_GOAL OF THE EXERCISE_
Each entry should appear in the answer exactly as written.

---------------

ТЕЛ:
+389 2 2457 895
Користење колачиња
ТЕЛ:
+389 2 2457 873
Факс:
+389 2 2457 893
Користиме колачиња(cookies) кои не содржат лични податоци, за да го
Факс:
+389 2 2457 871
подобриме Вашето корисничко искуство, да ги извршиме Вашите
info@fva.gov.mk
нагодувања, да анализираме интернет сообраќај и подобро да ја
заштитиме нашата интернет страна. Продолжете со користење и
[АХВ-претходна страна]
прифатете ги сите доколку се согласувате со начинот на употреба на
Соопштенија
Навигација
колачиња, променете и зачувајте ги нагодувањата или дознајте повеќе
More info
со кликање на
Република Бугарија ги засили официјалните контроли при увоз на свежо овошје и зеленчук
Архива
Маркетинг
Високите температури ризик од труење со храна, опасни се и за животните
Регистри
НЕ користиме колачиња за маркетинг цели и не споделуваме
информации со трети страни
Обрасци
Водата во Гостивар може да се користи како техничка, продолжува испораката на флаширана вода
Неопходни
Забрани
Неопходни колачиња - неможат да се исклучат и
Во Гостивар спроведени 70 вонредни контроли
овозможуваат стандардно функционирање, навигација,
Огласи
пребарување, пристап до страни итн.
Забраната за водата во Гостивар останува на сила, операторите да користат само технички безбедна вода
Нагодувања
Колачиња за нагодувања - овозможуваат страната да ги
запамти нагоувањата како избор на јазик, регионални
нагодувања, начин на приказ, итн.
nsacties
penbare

---------------

_EXERCISE OUTPUT_
ТЕЛ:
+389 2 2457 895
Користење колачиња
ТЕЛ:
+389 2 2457 873
Факс:
+389 2 2457 893
Користиме колачиња(cookies) кои не содржат лични податоци, за да го
Факс:
+389 2 2457 871
подобриме Вашето корисничко искуство, да ги извршиме Вашите
info@fva.gov.mk
нагодувања, да анализираме интернет сообраќај и подобро да ја
заштитиме нашата интернет страна. Продолжете со користење и
[АХВ-претходна страна]
прифатете ги сите доколку се согласувате со начинот на употреба на
Соопштенија
Навигација
колачиња, променете и зачувајте ги нагодувањата или дознајте повеќе
More info
со кликање на
Република Бугарија ги засили официјалните контроли при увоз на свежо овошје и зеленчук
Архива
Маркетинг
Високите температури ризик од труење со храна, опасни се и за животните
Регистри
НЕ користиме колачиња за маркетинг цели и не споделуваме
информации со трети страни
Обрасци
Водата во Гостивар може да се користи како техничка, продолжува испораката на флаширана вода
Неопходни
Забрани
Неопходни колачиња - неможат да се исклучат и
Во Гостивар спроведени 70 вонредни контроли
овозможуваат стандардно функционирање, навигација,
Огласи
пребарување, пристап до страни итн.
Забраната за водата во Гостивар останува на сила, операторите да користат само технички безбедна вода
Нагодувања
Колачиња за нагодувања - овозможуваат страната да ги
запамти нагоувањата како избор на јазик, регионални
нагодувања, начин на приказ, итн.
nsacties
penbare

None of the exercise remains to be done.